A question that came in via Twitter recently is one that comes up a lot this time of year, as we tend to want to spend more and more time curled up with a warm beverage. How does my little round teapot fill up so many cups? And why is the tea in the pot still warm when the tea in my cup has gone cold? The answer comes down to geometry!
Here’s a pretty ordinary sized teapot from the cabinet, and an official UMD Physics mug. We’ve tested it twice today and confirmed: This teapot can fill this mug six times. Sure, the pot is bigger than the mug, but it doesn’t look that much bigger, right?
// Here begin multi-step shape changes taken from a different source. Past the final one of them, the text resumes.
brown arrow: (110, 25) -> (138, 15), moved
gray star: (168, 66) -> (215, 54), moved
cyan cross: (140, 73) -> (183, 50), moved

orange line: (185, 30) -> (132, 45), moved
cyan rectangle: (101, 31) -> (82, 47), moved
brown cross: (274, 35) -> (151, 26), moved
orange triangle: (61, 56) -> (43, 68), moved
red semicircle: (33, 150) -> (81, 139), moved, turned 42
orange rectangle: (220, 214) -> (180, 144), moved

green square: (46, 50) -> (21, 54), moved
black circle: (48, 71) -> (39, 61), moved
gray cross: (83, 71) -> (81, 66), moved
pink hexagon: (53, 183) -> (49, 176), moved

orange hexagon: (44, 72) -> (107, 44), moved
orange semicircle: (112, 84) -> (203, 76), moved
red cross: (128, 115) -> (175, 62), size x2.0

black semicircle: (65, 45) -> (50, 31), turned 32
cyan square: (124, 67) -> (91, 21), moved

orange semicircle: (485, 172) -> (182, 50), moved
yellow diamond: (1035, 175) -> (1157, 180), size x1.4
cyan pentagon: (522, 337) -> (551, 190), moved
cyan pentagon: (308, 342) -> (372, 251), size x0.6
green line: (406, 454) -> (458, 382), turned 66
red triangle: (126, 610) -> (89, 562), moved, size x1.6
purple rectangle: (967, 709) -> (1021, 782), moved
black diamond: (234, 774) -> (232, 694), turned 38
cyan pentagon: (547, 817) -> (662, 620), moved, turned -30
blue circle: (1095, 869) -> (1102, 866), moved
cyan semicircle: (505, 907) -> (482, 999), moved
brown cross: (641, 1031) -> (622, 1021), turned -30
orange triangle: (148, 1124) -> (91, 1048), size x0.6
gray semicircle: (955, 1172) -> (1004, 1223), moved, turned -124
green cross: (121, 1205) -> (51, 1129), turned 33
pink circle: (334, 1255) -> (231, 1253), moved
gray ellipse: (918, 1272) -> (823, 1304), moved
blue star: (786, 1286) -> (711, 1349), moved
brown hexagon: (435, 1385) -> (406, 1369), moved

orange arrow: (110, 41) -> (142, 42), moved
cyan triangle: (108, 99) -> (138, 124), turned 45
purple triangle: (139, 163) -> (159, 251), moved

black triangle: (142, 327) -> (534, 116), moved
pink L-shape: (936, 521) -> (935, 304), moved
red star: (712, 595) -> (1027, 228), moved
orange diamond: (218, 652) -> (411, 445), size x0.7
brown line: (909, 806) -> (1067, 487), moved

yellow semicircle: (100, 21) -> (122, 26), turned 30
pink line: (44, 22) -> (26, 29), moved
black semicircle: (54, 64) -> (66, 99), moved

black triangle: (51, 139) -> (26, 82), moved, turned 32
The teapot can even fill this bigger UMD Physics travel mug four times! How?
The answer is related to what biologists call the Square-Cube Law. As an object grows in size, its volume increases faster than its surface area. If you take a cubical container and double its length, width, and height, multiplying by 2 in each direction, then its surface area is multiplied by 4, the square of 2. But its volume is multiplied by 8, the cube of 2. The exact numbers will change, though, depending on the shape of the container. Every shape has its own relationship among liner size, area, and volume. As it turns out, the most efficient shape, with the highest ratio of volume to surface, is a sphere.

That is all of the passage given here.